Eric Milton started for the Twins and Todd Stottlemyre for the Cardinals in a set of games that rematched the ’87 World Series, so this was expected to be a well-pitched game and for a while, it was.  Milton struck out McGwire in the first and didn’t allow his first hit until the top of the third, when Brian Hunter went yard to put St.

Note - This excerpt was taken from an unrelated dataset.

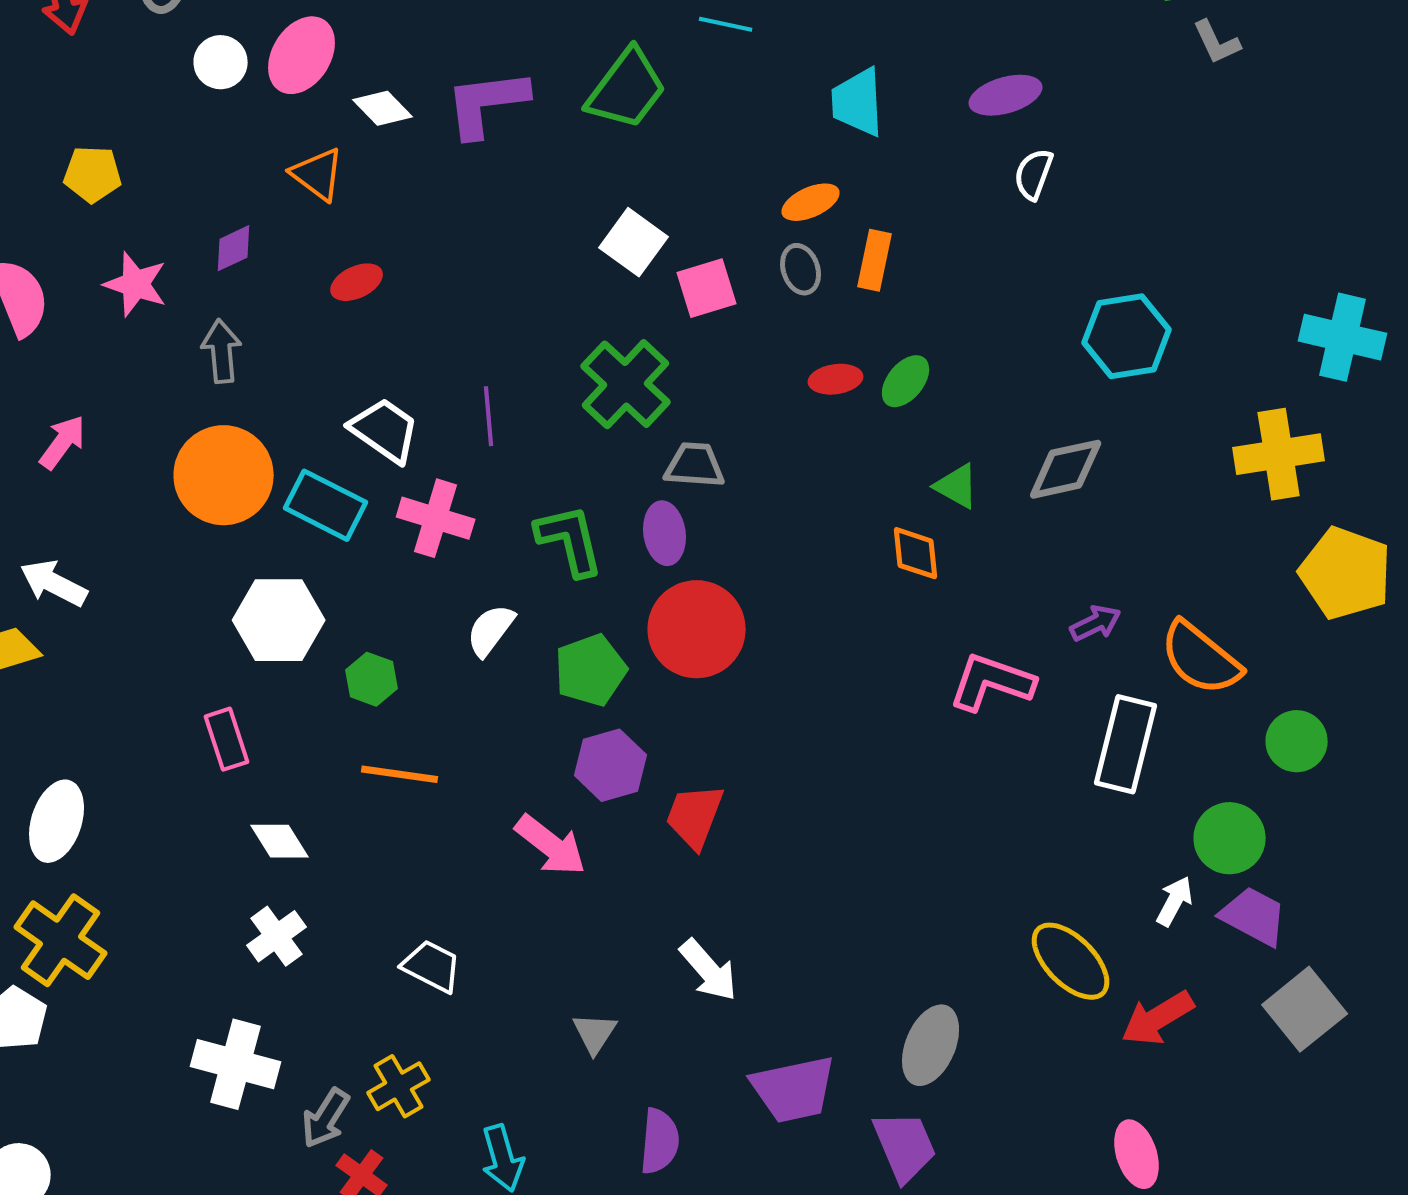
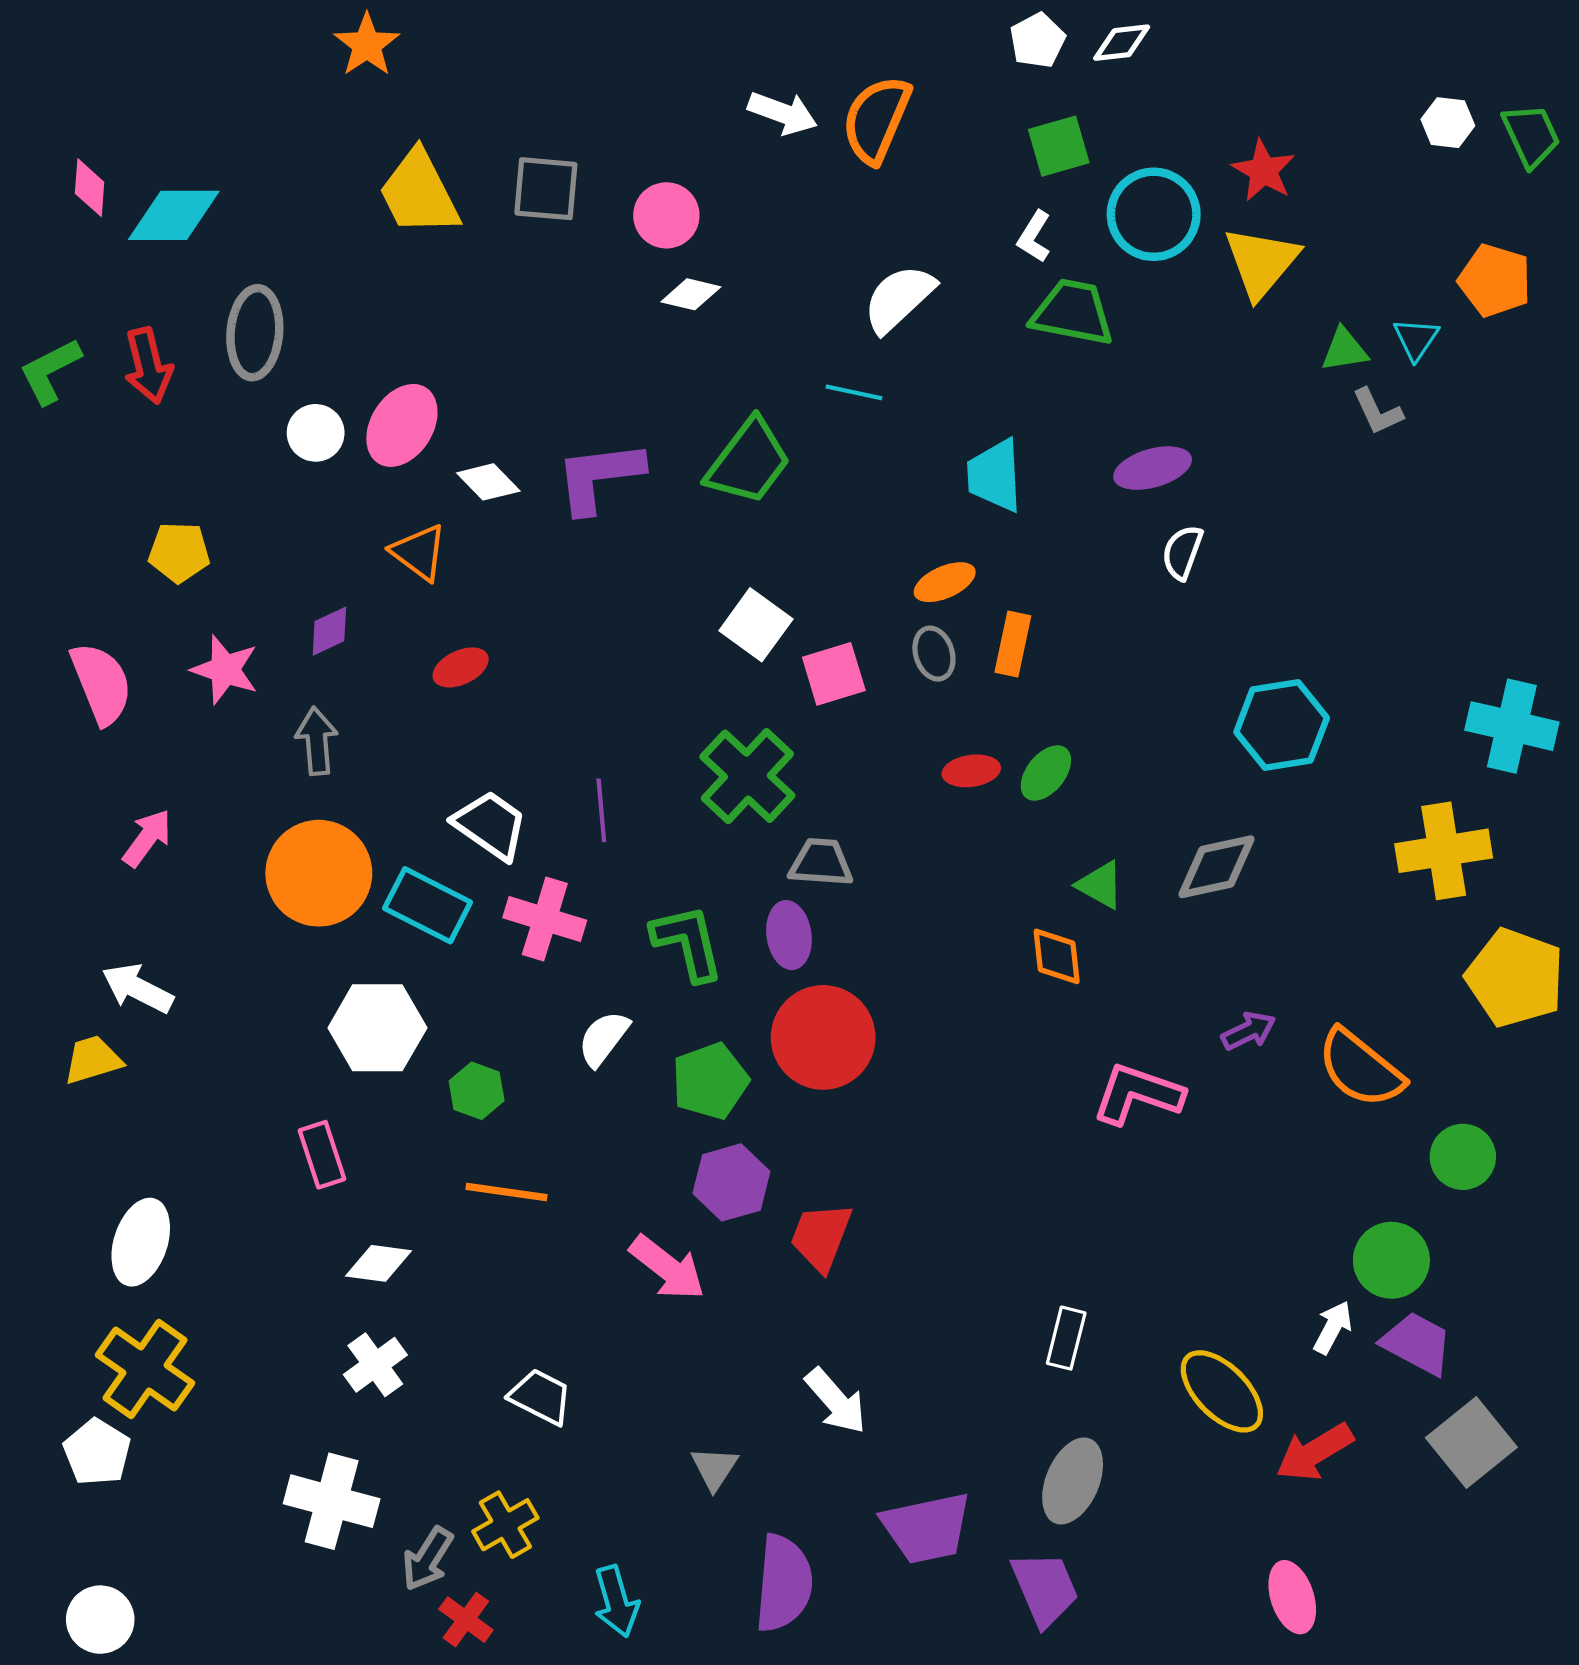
white rectangle: (1126, 744) -> (1066, 1338), moved, size x0.6
white diamond: (280, 841) -> (379, 1263), turned -50
purple semicircle: (660, 1141) -> (784, 1583), size x1.4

Louis up 1-0.  Stottlemyre had a few more base runners, but he didn’t let any of them score in the early going.

The score stayed 1-0 until the bottom of the fifth.  Todd Walker started things off with a walk against Stottlemyre and moved to second on a Pat Meares groundout.  Scott Stahoviak hit a ball to center that Brian Jordan muffed, putting runners on the corners.  With Otis Nixon batting, Stottlemyre threw a pitch that Tom Pagnozzi couldn’t corral, tying the game up.  Stottlemyre worked around another error, this time by Delino Deshields, to keep the score knotted at 1.

The Cardinals answered quickly, however.  In the top of the sixth, Gary Gaetti singled and McGwire walked, putting two on for Jordan.  He redeemed his outfield gaffe by singling to right, plating Gaetti for a 2-1 lead.  Ray Lankford popped out but Tom Pagnozzi picked him up with a double that brought in McGwire and put runners on second and third.  That was it for Milton, as he was relieved by Mike Trombley.  Trombley got Hunter to ground out, which scored Jordan, then retired John Mabry on a fly ball.

That gave St. Louis a 4-1 lead and after a shutdown inning by Stottlemyre, the stage was set for the big guy.  Luis Ordaz and Deshields got out to start the inning but Gaetti kept it alive with a single, bringing up McGwire.  Big Mac took a called strike one, then swung through the second pitch.  He fouled off two more before taking two balls to even up the count.  He fouled off one more before Trombley made a mistake, a belt-high fastball that McGwire feasted on.

That put the Cards up 6-1, though this was in an era before 50 cent (or even a quarter, as you may remember it started out as) drinks at On The Run for a serious score.  Stottlemyre would give up a home run to Stahoviak in the seventh but that would be all on the way to the complete game.  The Cards tacked on one final run in the ninth when Gaetti hit a fly ball that scored Ordaz, but McGwire ended the game with a fly out instead of another homer.

With this home run, McGwire tied Stan Musial‘s 1949 season mark, which was the best home run year Stan the Man ever had.  It put him (at the time) tied for fourth on the all-time Cardinal season home run list (now, with the fact that folks like Jim Edmonds and Albert Pujols have played, 36 ranks 20th) and we weren’t even through June yet.  So much history still awaited!